The English legal system has always recognized the difference between litigators and business lawyers. In the United Kingdom, a BARRISTER is a "specialist pleader who also gives expert opinions on all legal matters". Barristers have almost exclusive rights of appearing in English courts on behalf of clients. A SOLICITOR on the other hand, is a "general law agent dealing with litigious and non-litigious matters". It is the solicitor who drafts wills, counsels business corporations and partnerships on their legal problems, negotiates marital separation agreements, and closes title to real property. While the barrister in court can only act on the instructions of the client's solicitor, who often sits at the barrister's side throughout the proceedings, the solicitor cannot speak in court except to instruct the barrister. Curiously, in this arrangement the barrister is the only one of the two-lawyer team who is referred to as "counsel".

In contrast, the American legal system blurs the distinction between the "barrister" and "solicitor" functions. Aside from the obvious fact that, once one has been admitted to practice law in one or more of the American states, one does not need an additional license to appear in court in that state (although an increasing number of jurisdictions are imposing additional licensing requirements for lawyers who wish to specialize in certain highly technical areas of practice, such as tax law), an American lawyer, even a business lawyer, is expected to serve his clients as both advocate and counselor.

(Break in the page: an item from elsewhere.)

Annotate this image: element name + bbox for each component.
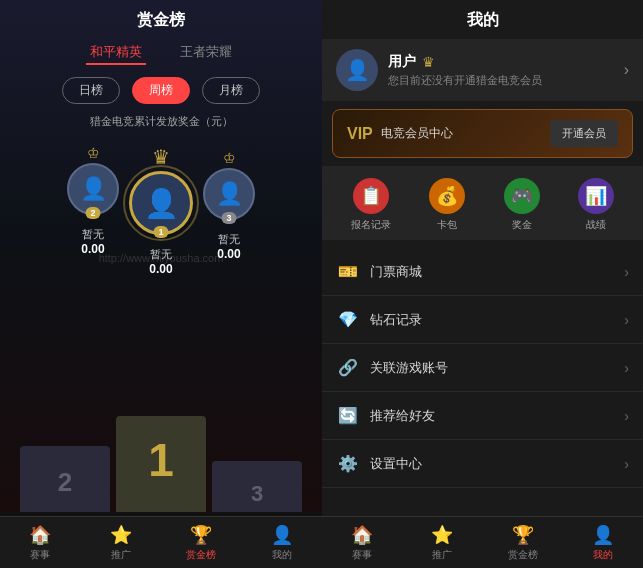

While American law schools are generally successful in teaching advocacy skills to their students, they have historically ignored the other set of skills -- those of the office lawyer or solicitor -- which the newly minted lawyer will need to serve her clients effectively. Part of this ignorance is based on tradition; one still hears many litigators say that their practice is "closer to the life of the law" than the practice of business lawyers. Indeed, some litigators view their office lawyer counterparts as little more than businesspeople with law degrees!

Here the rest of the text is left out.